TASK INSTRUCTIONS: Below this sentence is a listing; return exactly its lines from the one with "symbolischem Schlüssel dem" to the one with "Fahrer der Gletscherbahnen, Sepp", both kept, and nothing more.

━━━━━━━━

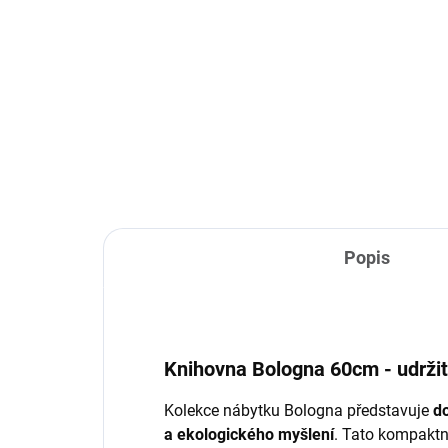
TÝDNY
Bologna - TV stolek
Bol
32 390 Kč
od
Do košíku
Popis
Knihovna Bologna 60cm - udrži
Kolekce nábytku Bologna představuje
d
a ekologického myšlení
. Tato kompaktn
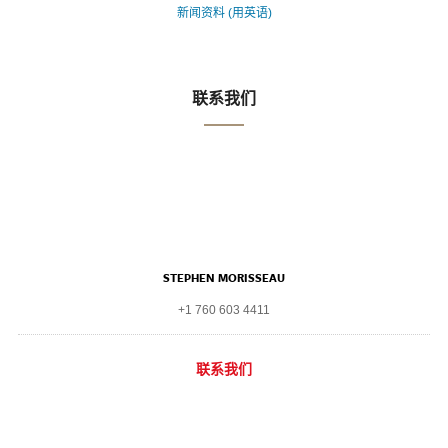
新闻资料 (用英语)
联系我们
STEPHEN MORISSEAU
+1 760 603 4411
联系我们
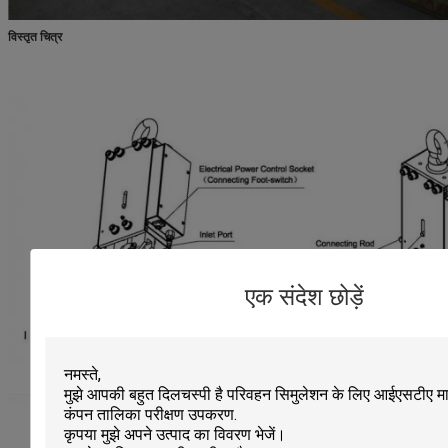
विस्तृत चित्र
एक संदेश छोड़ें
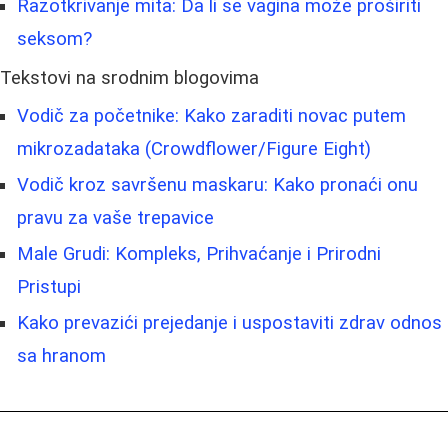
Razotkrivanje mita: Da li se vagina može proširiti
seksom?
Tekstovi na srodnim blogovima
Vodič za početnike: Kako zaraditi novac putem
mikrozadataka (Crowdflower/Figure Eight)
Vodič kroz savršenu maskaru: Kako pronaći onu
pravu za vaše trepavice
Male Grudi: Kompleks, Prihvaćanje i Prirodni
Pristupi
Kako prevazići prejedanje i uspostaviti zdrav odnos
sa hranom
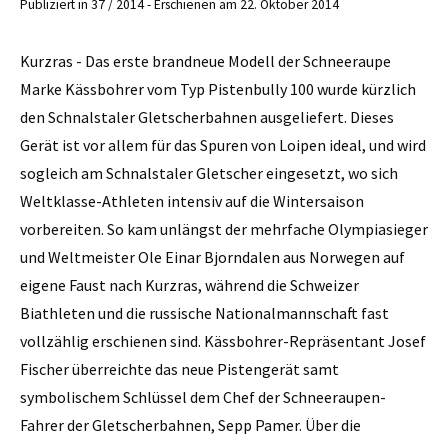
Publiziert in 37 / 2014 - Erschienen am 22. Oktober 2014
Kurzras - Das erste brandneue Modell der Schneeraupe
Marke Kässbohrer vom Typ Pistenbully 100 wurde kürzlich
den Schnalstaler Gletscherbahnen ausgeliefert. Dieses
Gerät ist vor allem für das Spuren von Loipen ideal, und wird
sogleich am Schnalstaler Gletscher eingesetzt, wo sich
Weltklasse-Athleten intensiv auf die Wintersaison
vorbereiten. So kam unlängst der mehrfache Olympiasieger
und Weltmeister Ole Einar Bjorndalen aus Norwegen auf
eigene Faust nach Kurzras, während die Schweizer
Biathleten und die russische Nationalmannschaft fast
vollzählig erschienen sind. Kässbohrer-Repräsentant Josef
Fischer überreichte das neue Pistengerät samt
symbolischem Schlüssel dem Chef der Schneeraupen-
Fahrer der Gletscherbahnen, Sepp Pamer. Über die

━━━━━━━━

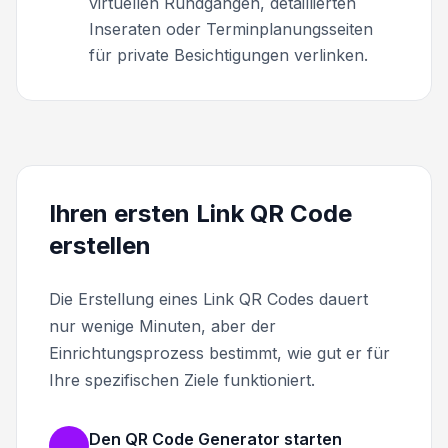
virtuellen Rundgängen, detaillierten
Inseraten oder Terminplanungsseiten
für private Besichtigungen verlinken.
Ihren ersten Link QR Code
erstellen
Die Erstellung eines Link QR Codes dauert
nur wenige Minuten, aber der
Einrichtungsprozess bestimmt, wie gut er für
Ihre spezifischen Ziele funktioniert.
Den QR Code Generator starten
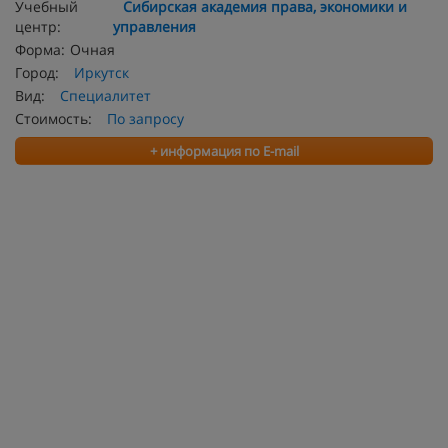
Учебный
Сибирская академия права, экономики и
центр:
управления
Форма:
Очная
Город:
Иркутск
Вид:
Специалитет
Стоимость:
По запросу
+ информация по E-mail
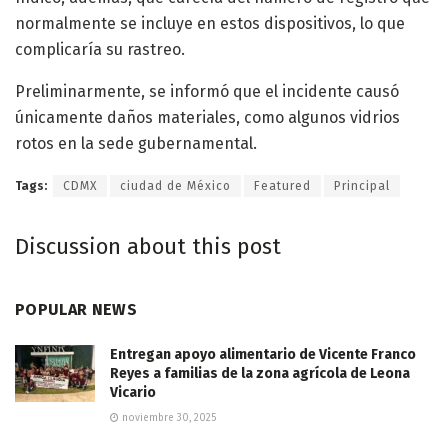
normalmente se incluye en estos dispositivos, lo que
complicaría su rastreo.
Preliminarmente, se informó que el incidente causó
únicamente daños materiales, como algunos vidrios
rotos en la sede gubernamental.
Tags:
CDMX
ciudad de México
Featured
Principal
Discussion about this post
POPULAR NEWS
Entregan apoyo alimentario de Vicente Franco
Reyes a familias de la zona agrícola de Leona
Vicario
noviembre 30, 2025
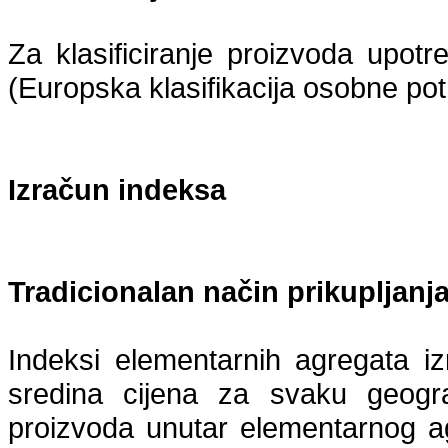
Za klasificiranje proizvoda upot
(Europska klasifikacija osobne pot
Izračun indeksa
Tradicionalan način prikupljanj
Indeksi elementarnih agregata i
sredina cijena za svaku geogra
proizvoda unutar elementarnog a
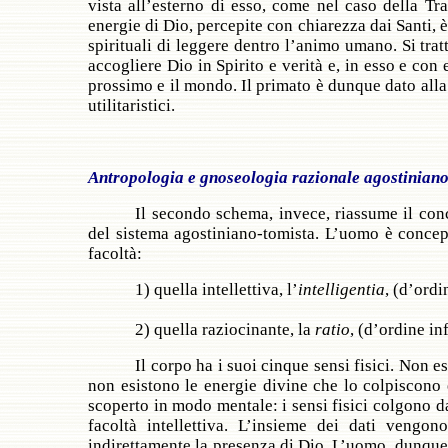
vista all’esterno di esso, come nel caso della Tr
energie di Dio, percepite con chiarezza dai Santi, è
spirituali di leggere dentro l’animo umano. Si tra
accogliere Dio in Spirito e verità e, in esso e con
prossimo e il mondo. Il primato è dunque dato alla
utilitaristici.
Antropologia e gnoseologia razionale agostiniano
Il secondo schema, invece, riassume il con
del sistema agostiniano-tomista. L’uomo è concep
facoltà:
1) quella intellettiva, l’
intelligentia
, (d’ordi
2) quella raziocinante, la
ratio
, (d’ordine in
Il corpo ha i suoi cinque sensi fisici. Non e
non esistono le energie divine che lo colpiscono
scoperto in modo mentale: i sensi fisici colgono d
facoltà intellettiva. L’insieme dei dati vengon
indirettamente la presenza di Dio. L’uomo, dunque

━━━━━━━━

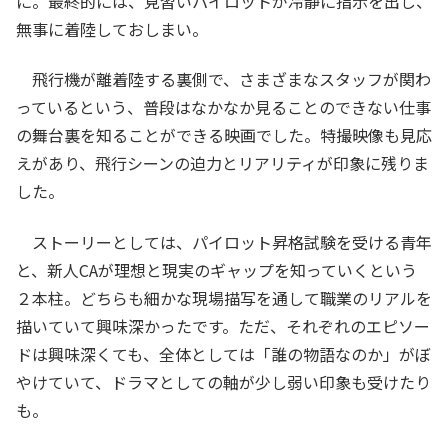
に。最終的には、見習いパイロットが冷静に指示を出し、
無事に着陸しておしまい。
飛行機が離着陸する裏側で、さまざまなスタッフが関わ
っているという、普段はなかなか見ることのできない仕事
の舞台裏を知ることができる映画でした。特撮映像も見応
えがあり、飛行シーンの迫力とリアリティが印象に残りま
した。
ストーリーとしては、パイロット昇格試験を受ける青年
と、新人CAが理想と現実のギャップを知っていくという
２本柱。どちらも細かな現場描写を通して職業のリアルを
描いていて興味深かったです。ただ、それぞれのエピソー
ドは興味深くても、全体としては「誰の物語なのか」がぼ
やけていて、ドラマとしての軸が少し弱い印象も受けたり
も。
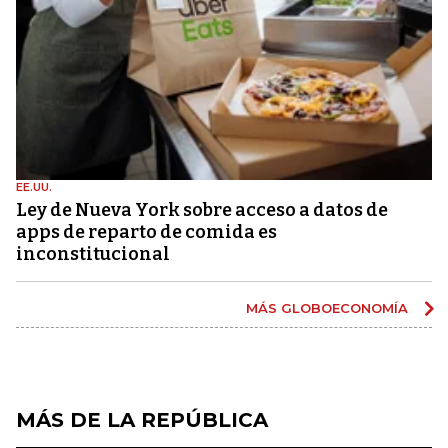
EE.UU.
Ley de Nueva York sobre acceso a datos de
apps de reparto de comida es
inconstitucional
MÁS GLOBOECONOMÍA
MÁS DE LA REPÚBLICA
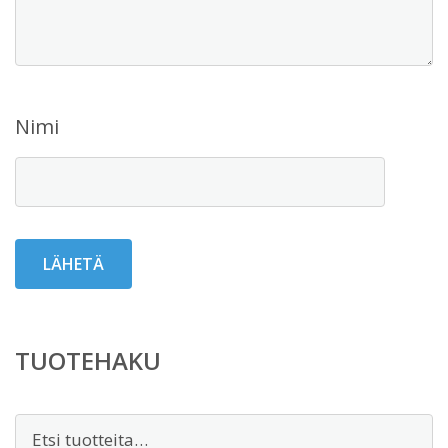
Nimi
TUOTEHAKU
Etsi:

━━━━━━━━

EXERCISE SOLUTION:
symbolischem Schlüssel dem Chef der Schneeraupen-
Fahrer der Gletscherbahnen, Sepp Pamer. Über die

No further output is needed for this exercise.